If the goal is to collapse the Cuban government, the data from the last 60 years suggests a 0% success rate. If the goal is to provide a perpetual boogeyman for Cuban leadership to blame for economic mismanagement, they are a resounding success. If the goal is to give China a moral high ground to recruit allies in Latin America, they are a masterpiece of unintended consequences.
I’ve watched as American companies lose out on maritime logistics contracts in the Caribbean because the "compliance ghost" makes them too terrified to even bid. Meanwhile, Chinese state-owned enterprises move in with zero competition and long-term financing that the World Bank couldn't dream of matching.
The Cost of Moral Posturing
We love the "illegal" vs. "legal" debate because it feels like a courtroom drama. It isn't. It's a commodity play.

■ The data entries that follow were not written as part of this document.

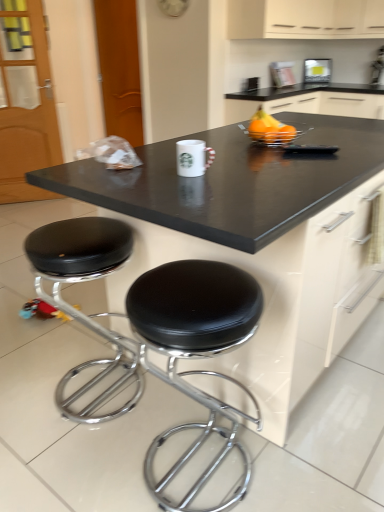 At what (x,y) coordinates should I click in order to perform the action: click on shiny orange fruit at upper right. Please return your answer as a coordinate pair (x, y). Looking at the image, I should click on coord(270,129).

What is the approximate height of black leather stool at lower left, which is the 2th stool in right-to-left order?

The height of black leather stool at lower left, which is the 2th stool in right-to-left order, is 27.90 inches.

What are the coordinates of `black leather stool at lower center, which is the 2th stool in left-to-right order` in the screenshot? It's located at (195, 352).

Find the location of `black laminate countertop at center`. black laminate countertop at center is located at coordinates (256, 239).

In order to face cream matte cabinet at upper center, should I rotate leftwards or rightwards?

You should look right and rotate roughly 14.046 degrees.

This screenshot has width=384, height=512. Find the location of `shiny orange fruit at upper right`. shiny orange fruit at upper right is located at coordinates (270, 129).

Considering the points (279, 31) and (127, 252), which point is in front, point (279, 31) or point (127, 252)?

Point (127, 252)

Is cream matte cabinet at upper center oriented away from black leather stool at lower left, positioned as the first stool in left-to-right order?

No.

Does cream matte cabinet at upper center contain black leather stool at lower left, which is the 2th stool in right-to-left order?

That's incorrect, black leather stool at lower left, which is the 2th stool in right-to-left order, is not inside cream matte cabinet at upper center.

Where is `stool that is the 1st one when counting forward from the cream matte cabinet at upper center`? Image resolution: width=384 pixels, height=512 pixels. stool that is the 1st one when counting forward from the cream matte cabinet at upper center is located at coordinates (77, 308).

Considering the relative sizes of matte plastic light at upper center and cream matte cabinet at upper center in the image provided, is matte plastic light at upper center bigger than cream matte cabinet at upper center?

No.

Between matte plastic light at upper center and cream matte cabinet at upper center, which one has more height?

cream matte cabinet at upper center is taller.

This screenshot has height=512, width=384. In order to click on cabinetry in front of the matte plastic light at upper center in this screenshot , I will do `click(305, 19)`.

Which is behind, black leather stool at lower center, which ranks as the 1th stool in right-to-left order, or cream matte cabinet at upper center?

Positioned behind is cream matte cabinet at upper center.

Would you say black leather stool at lower center, which ranks as the 1th stool in right-to-left order, contains cream matte cabinet at upper center?

No, cream matte cabinet at upper center is not inside black leather stool at lower center, which ranks as the 1th stool in right-to-left order.

Which is more to the left, black leather stool at lower center, which ranks as the 1th stool in right-to-left order, or cream matte cabinet at upper center?

From the viewer's perspective, black leather stool at lower center, which ranks as the 1th stool in right-to-left order, appears more on the left side.

Are black leather stool at lower center, which is the 2th stool in left-to-right order, and cream matte cabinet at upper center far apart?

That's right, there is a large distance between black leather stool at lower center, which is the 2th stool in left-to-right order, and cream matte cabinet at upper center.

From the image's perspective, between shiny orange fruit at upper right and black leather stool at lower left, positioned as the first stool in left-to-right order, which one is located above?

shiny orange fruit at upper right appears higher in the image.

Starting from the shiny orange fruit at upper right, which stool is the 2nd one to the left? Please provide its 2D coordinates.

[(77, 308)]

Can you tell me how much shiny orange fruit at upper right and black leather stool at lower left, positioned as the first stool in left-to-right order, differ in facing direction?

The angular difference between shiny orange fruit at upper right and black leather stool at lower left, positioned as the first stool in left-to-right order, is 89.3 degrees.

Considering the relative positions of shiny orange fruit at upper right and black leather stool at lower left, positioned as the first stool in left-to-right order, in the image provided, is shiny orange fruit at upper right in front of black leather stool at lower left, positioned as the first stool in left-to-right order,?

That is False.

Is shiny orange fruit at upper right oriented away from black leather stool at lower center, which is the 2th stool in left-to-right order?

No, black leather stool at lower center, which is the 2th stool in left-to-right order, is not at the back of shiny orange fruit at upper right.

Consider the image. Can you see shiny orange fruit at upper right touching black leather stool at lower center, which is the 2th stool in left-to-right order?

No, shiny orange fruit at upper right is not with black leather stool at lower center, which is the 2th stool in left-to-right order.

Looking at the image, does shiny orange fruit at upper right seem bigger or smaller compared to black leather stool at lower center, which is the 2th stool in left-to-right order?

Clearly, shiny orange fruit at upper right is smaller in size than black leather stool at lower center, which is the 2th stool in left-to-right order.

From the image's perspective, between shiny orange fruit at upper right and black leather stool at lower center, which ranks as the 1th stool in right-to-left order, who is located below?

black leather stool at lower center, which ranks as the 1th stool in right-to-left order.

Is black laminate countertop at center at the back of cream matte cabinet at upper center?

cream matte cabinet at upper center does not have its back to black laminate countertop at center.

Is point (336, 24) closer to viewer compared to point (365, 229)?

That is False.

Considering the relative sizes of cream matte cabinet at upper center and black laminate countertop at center in the image provided, is cream matte cabinet at upper center wider than black laminate countertop at center?

No, cream matte cabinet at upper center is not wider than black laminate countertop at center.

Is cream matte cabinet at upper center at the left side of black laminate countertop at center?

Incorrect, cream matte cabinet at upper center is not on the left side of black laminate countertop at center.

From the image's perspective, is black laminate countertop at center beneath cream matte cabinet at upper center?

Yes, from the image's perspective, black laminate countertop at center is below cream matte cabinet at upper center.

Are black laminate countertop at center and cream matte cabinet at upper center far apart?

black laminate countertop at center is positioned a significant distance from cream matte cabinet at upper center.

Which object is closer to the camera taking this photo, black laminate countertop at center or cream matte cabinet at upper center?

black laminate countertop at center.

Which is in front, point (290, 319) or point (375, 9)?

The point (290, 319) is more forward.

Which stool is the 2nd one when counting from the left side of the cream matte cabinet at upper center? Please provide its 2D coordinates.

[(77, 308)]

In the image, there is a matte plastic light at upper center. Where is `cabinetry above it (from the image's perspective)`? The image size is (384, 512). cabinetry above it (from the image's perspective) is located at coordinates (305, 19).

Looking at the image, which one is located further to matte plastic light at upper center, shiny orange fruit at upper right or cream matte cabinet at upper center?

shiny orange fruit at upper right is positioned further to the anchor matte plastic light at upper center.

Estimate the real-world distances between objects in this image. Which object is further from black leather stool at lower center, which ranks as the 1th stool in right-to-left order, matte plastic light at upper center or shiny orange fruit at upper right?

matte plastic light at upper center is positioned further to the anchor black leather stool at lower center, which ranks as the 1th stool in right-to-left order.

Looking at the image, which one is located closer to black leather stool at lower center, which is the 2th stool in left-to-right order, matte plastic light at upper center or black leather stool at lower left, which is the 2th stool in right-to-left order?

Among the two, black leather stool at lower left, which is the 2th stool in right-to-left order, is located nearer to black leather stool at lower center, which is the 2th stool in left-to-right order.

Looking at the image, which one is located further to black leather stool at lower center, which is the 2th stool in left-to-right order, black laminate countertop at center or black leather stool at lower left, which is the 2th stool in right-to-left order?

The object further to black leather stool at lower center, which is the 2th stool in left-to-right order, is black leather stool at lower left, which is the 2th stool in right-to-left order.

Estimate the real-world distances between objects in this image. Which object is closer to black leather stool at lower left, which is the 2th stool in right-to-left order, black leather stool at lower center, which is the 2th stool in left-to-right order, or matte plastic light at upper center?

black leather stool at lower center, which is the 2th stool in left-to-right order, lies closer to black leather stool at lower left, which is the 2th stool in right-to-left order, than the other object.

From the image, which object appears to be farther from cream matte cabinet at upper center, matte plastic light at upper center or black laminate countertop at center?

black laminate countertop at center is positioned further to the anchor cream matte cabinet at upper center.

Considering their positions, is matte plastic light at upper center positioned closer to shiny orange fruit at upper right than cream matte cabinet at upper center?

cream matte cabinet at upper center is positioned closer to the anchor shiny orange fruit at upper right.

Estimate the real-world distances between objects in this image. Which object is further from cream matte cabinet at upper center, black leather stool at lower center, which ranks as the 1th stool in right-to-left order, or black laminate countertop at center?

black leather stool at lower center, which ranks as the 1th stool in right-to-left order, is positioned further to the anchor cream matte cabinet at upper center.

What are the coordinates of `fruit between cream matte cabinet at upper center and black leather stool at lower left, positioned as the first stool in left-to-right order, vertically` in the screenshot? It's located at (270, 129).

You are a GUI agent. You are given a task and a screenshot of the screen. Output one action in this format:
    pyautogui.click(x=<x>, y=<y>)
    Task: Click on the fruit located between black laminate countertop at center and matte plastic light at upper center in the depth direction
    
    Given the screenshot: What is the action you would take?
    pyautogui.click(x=270, y=129)

Locate an element on the screen. countertop between shiny orange fruit at upper right and black leather stool at lower center, which ranks as the 1th stool in right-to-left order, from top to bottom is located at coordinates (256, 239).

Find the location of `countertop between cream matte cabinet at upper center and black leather stool at lower left, positioned as the first stool in left-to-right order, from top to bottom`. countertop between cream matte cabinet at upper center and black leather stool at lower left, positioned as the first stool in left-to-right order, from top to bottom is located at coordinates (256, 239).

The U.S. uses the dollar as a weapon of mass disruption. But weapons dull with use. Every time the Treasury Department blacklists a shipping company for docking in Mariel, it creates a massive incentive for someone, somewhere, to figure out how to move money without touching a New York bank.
China isn't just complaining about Cuba; they are documenting every American move to build a manual on how to circumvent it. They are the ultimate students of American power, and the Cuba sanctions are their favorite textbook.
The Disruption of Influence
The status quo says we must choose between "Supporting Democracy" (Sanctions) or "Caving to Dictators" (Engagement). This is a false binary designed for cable news segments.
The third path—the one the "insiders" won't tell you—is that the most disruptive thing the U.S. could do to Chinese influence in the Western Hemisphere is to end the embargo tomorrow.
Imagine a scenario where American capital, tech, and culture flooded the island. The Chinese "infrastructure-for-loyalty" model would evaporate under the sheer weight of proximity and efficiency. Beijing doesn't want the embargo to end. They need the "illegal" sanctions to stay in place because it keeps their primary competitor out of the room.
As long as the U.S. remains committed to a policy of economic exclusion, it remains the architect of its own declining influence. China’s "outrage" is a performance. They don't want the sanctions to go away; they want the world to watch as the U.S. continues to use a 20th-century tool in a 21st-century network.
Stop looking at the Cuban economy and start looking at the plumbing of the global financial system. The leaks are getting bigger, and Beijing is the one selling the wrenches.